João Ribas, que apresentou a sua demissão por considerar que “já não tinha condições para continuar à frente da instituição”, como confirmou ao PÚBLICO, também se mantém em silêncio, tendo reservado para mais tarde um esclarecimento das razões que o levaram a esta decisão. Este sábado, já não participou na visita guiada à exposição que deveria conduzir com o presidente da Fundação Robert Mapplethorpe, Michael Ward Stout – que, em declarações aos jornalistas, se mostrou “chocado” com a demissão, considerando-a um acto “egoísta” e “pouco profissional” lesivo do “respeito que Serralves conquistou no mundo e do talento do artista”.

Michael Ward Stout disse também ter sido informado “por Ana Pinho” de que a decisão de retirar certas imagens da exposição – “não 20, mas apenas duas” – fora do próprio curador e não da administração: "Não sei por que é que o João retirou as fotografias, não faz sentido nenhum. Tudo isto deixa nos deixa envergonhados."

Já Suzanne Cotter, a antecessora de João Ribas, que chegou a Serralves para ser seu director-adjunto, lamentou que Serralves “tenha de passar por um processo destes apenas sete meses após a nomeação de um novo director”. “É uma pena”, disse ao PÚBLICO a actual directora do MUDAM, no Luxemburgo, ressalvando não ter “conhecimento suficiente acerca do que se passou” e negando que a sua própria saída, há quase um ano, tenha sido precipitada por dificuldades de relacionamento com a presidente do conselho de administração: “A minha saída foi uma decisão estritamente profissional. O conselho de administração sempre respeitou a minha autonomia. Mas, claro, não posso falar pelo período que se seguiu, e cada relação entre uma administração e um director artístico é uma relação diferente. E é um lugar muito difícil, como lhe dirão todos os meus colegas.”

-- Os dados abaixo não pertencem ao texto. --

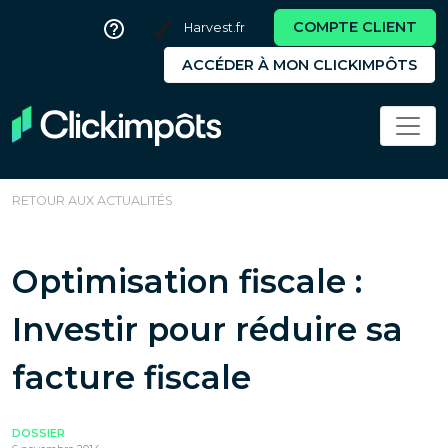
COMPTE CLIENT
Harvest.fr
ACCÉDER À MON CLICKIMPÔTS
RETOUR AUX ACTUALITÉS
Optimisation fiscale :
Investir pour réduire sa
facture fiscale
DOSSIER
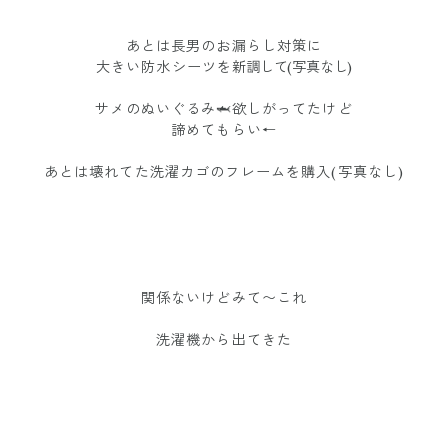
あとは長男のお漏らし対策に
大きい防水シーツを
新調して(写真なし)
サメのぬいぐるみ🦈欲しがってたけど
諦めてもらい←
あとは壊れてた洗濯カゴのフレームを購入(写真なし)
関係ないけどみて〜これ
洗濯機から出てきた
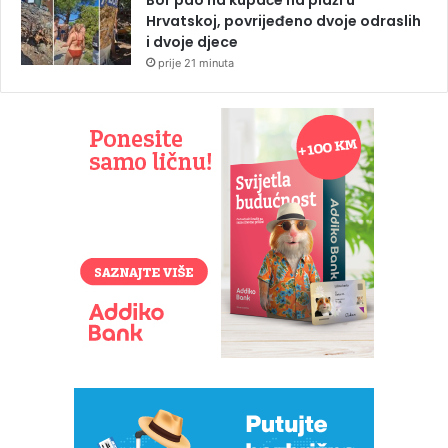
Hrvatskoj, povrijeđeno dvoje odraslih
i dvoje djece
prije 21 minuta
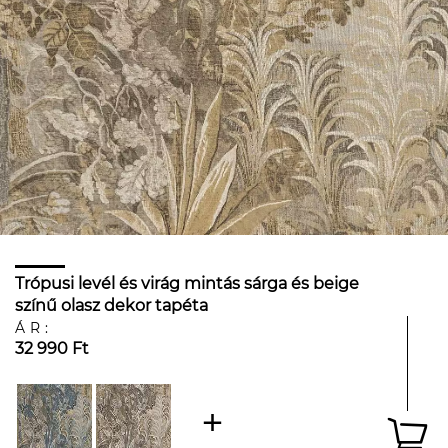
Trópusi levél és virág mintás sárga és beige
színű olasz dekor tapéta
ÁR:
32 990 Ft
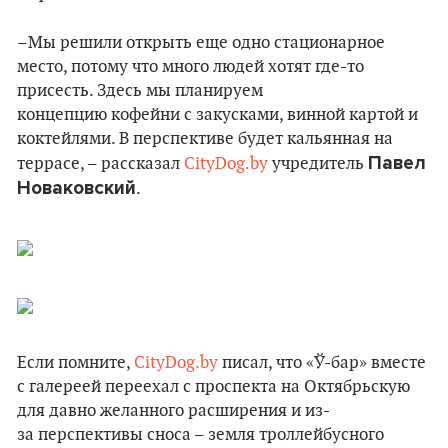
–Мы решили открыть еще одно стационарное
место, потому что много людей хотят где-то
присесть. Здесь мы планируем
концепцию кофейни с закусками, винной картой и
коктейлями. В перспективе будет кальянная на
Павел
террасе, – рассказал
CityDog.by
учредитель
Новаковский
.
Если помните,
CityDog.by
писал, что «Ў-бар» вместе
с галереей переехал с проспекта на Октябрьскую
для давно желанного расширения и из-
за перспективы сноса – земля троллейбусного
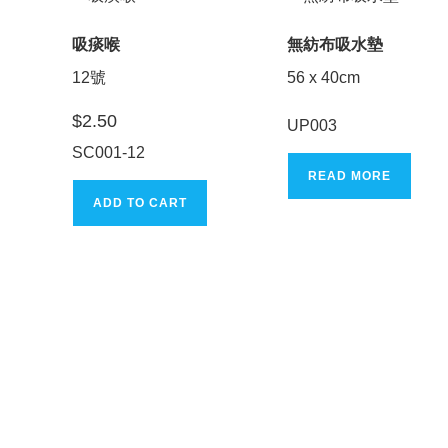
吸痰喉
無紡布吸水墊
12號
56 x 40cm
$
2.50
UP003
SC001-12
READ MORE
ADD TO CART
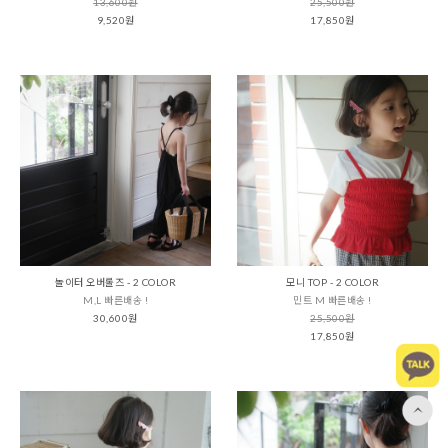
13,600원
25,500원
9,520원
17,850원
놀이터 오버롤즈 - 2 COLOR
모니 TOP - 2 COLOR
M,L 빠른배송 !
민트 M 빠른배송 !
30,600원
25,500원
17,850원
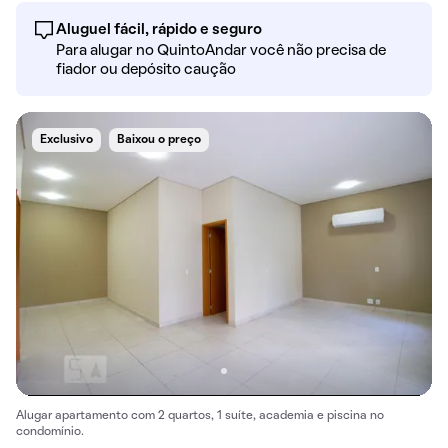
Aluguel fácil, rápido e seguro
Para alugar no QuintoAndar você não precisa de
fiador ou depósito caução
Exclusivo
Baixou o preço
Alugar apartamento com 2 quartos, 1 suíte, academia e piscina no
condomínio.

Suzanne Cotter lamenta também que a retrospectiva de Robert Mapplethorpe em Serralves, “um grande acontecimento para a instituição”, cujas negociações se iniciaram ainda durante o seu mandato e com a sua intermediação, se veja “ofuscada por esta controvérsia”, confessando não conseguir perceber como é que “uma exposição que está a ser preparada há mais de um ano” pode ser palco de “dramas de última hora” como o braço-de-ferro público entre administração e direcção do museu. “O trabalho de Robert Mapplethorpe é extraordinário, é indiscutivelmente um dos fotógrafos mais influentes do século XX. E quando um museu e um curador se dispõem a preparar uma exposição destas, que têm obviamente uma dimensão provocadora atendendo à natureza sexualmente explícita de parte do material, é impensável que todas as questões não tenham sido internamente trabalhadas antes da abertura ao público.”

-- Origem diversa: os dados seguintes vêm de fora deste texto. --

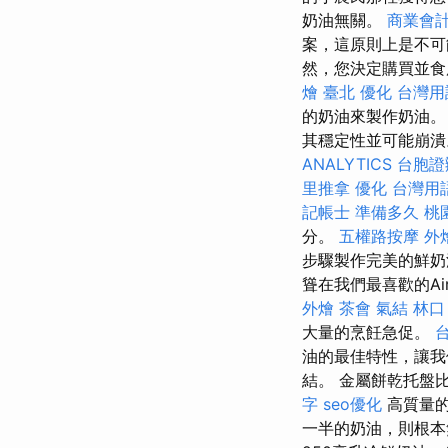
奶油無關。
商業會計
案，這原則上是不
然，您決定購買並
燴 臺北
優化 台灣用
的奶油來製作奶油。
其穩定性並可能崩
ANALYTICS
台胞證
里推拿
優化 台灣用
記帳士 準備多久
桃
分。
五權路按摩
外
步驟製作完美的鮮奶
聳在我們最喜歡的Ai
外燴
茶會
氣結
林口
大量的烹飪急促。
油的最佳特性，讓
結。 金屬餅乾托盤
字
seo優化
高質量
一半的奶油，則根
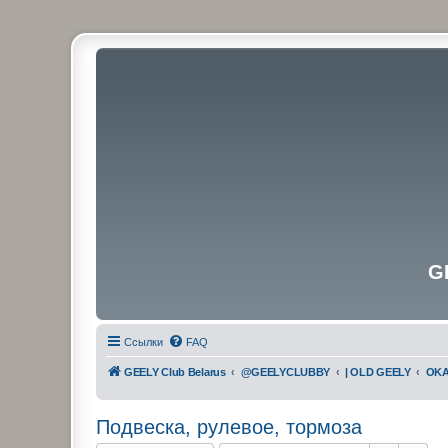
G
Ссылки
FAQ
GEELY Club Belarus
@GEELYCLUBBY
| OLD GEELY
OKA
Подвеска, рулевое, тормоза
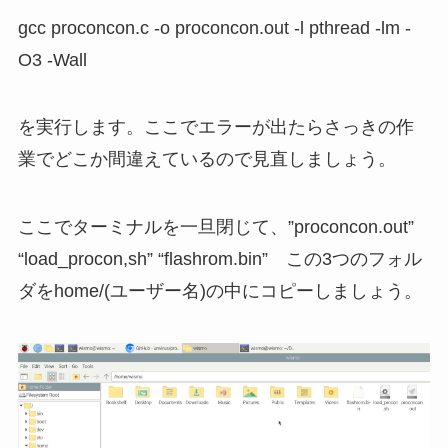
gcc proconcon.c -o proconcon.out -l pthread -lm -
O3 -Wall
を実行します。ここでエラーが出たらさっきの作
業でどこか間違えているので見直しましょう。
ここでターミナルを一旦閉じて、”proconcon.out”
“load_procon,sh” “flashrom.bin” この3つのフォル
ダをhome/(ユーザー名)の中にコピーしましょう。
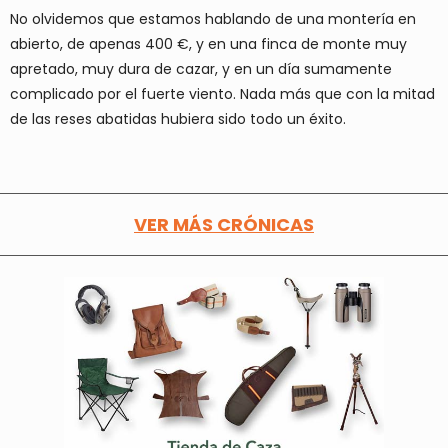
No olvidemos que estamos hablando de una montería en
abierto, de apenas 400 €, y en una finca de monte muy
apretado, muy dura de cazar, y en un día sumamente
complicado por el fuerte viento. Nada más que con la mitad
de las reses abatidas hubiera sido todo un éxito.
VER MÁS CRÓNICAS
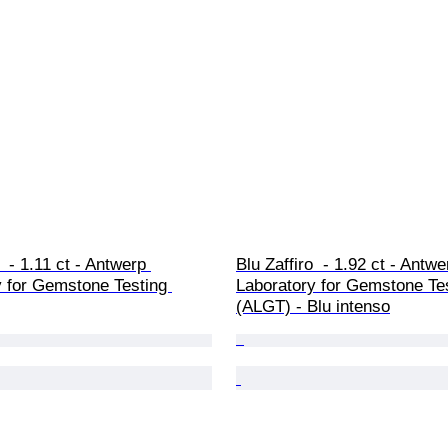
  - 1.11 ct - Antwerp 
Blu Zaffiro  - 1.92 ct - Antwe
y for Gemstone Testing 
Laboratory for Gemstone Tes
(ALGT) - Blu intenso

Já a ex-directora-geral Odete Patrício, que saiu de Serralves em 2016, passados mais de 25 anos na instituição, considera que o caso pode ter consequências danosas: “Se for verdade que houve interferência na escolha das obras, sem a concordância do director artístico, isso só desprestigia a instituição, e resultará numa perda para a imagem conquistada ao longo de todo este tempo”, afirmou ao PÚBLICO. “Um dos segredos do sucesso de Serralves”, acrescenta, está “na independência e na autonomia que o director artístico e os responsáveis pela programação sempre tiveram relativamente à administração” e que a instituição “respeitou sempre de forma exemplar, sem nunca impor, limitar, censurar ou proibir”. Odete Patrício lembra exposições muito discutidas internamente, como a do artista brasileiro Cildo Meireles, ou a de Nan Goldin, insistindo que não houve então “qualquer interferência nas escolhas da direcção artística”: “O Vicente Todolí, por exemplo, nunca aceitaria ter vindo dirigir o museu se não fosse assim, e o mesmo com o João Fernandes.”

“Censura inadmissível”

Contados pelo PÚBLICO ao início da tarde, João Pinharanda, curador e conselheiro cultural da embaixada de Portugal em Paris, e Sérgio Mah, também ele curador, juntaram-se ao coro de protestos contra o sucedido na exposição Robert Mapplethorpe: Pictures. Em primeiro lugar, porque qualquer forma de censura é condenável, e depois, entre outros argumentos, porque a tendência das administrações das instituições culturais para interferir na programação é “preocupante” e, apesar de não ser nova, é cada vez mais “inaceitável”.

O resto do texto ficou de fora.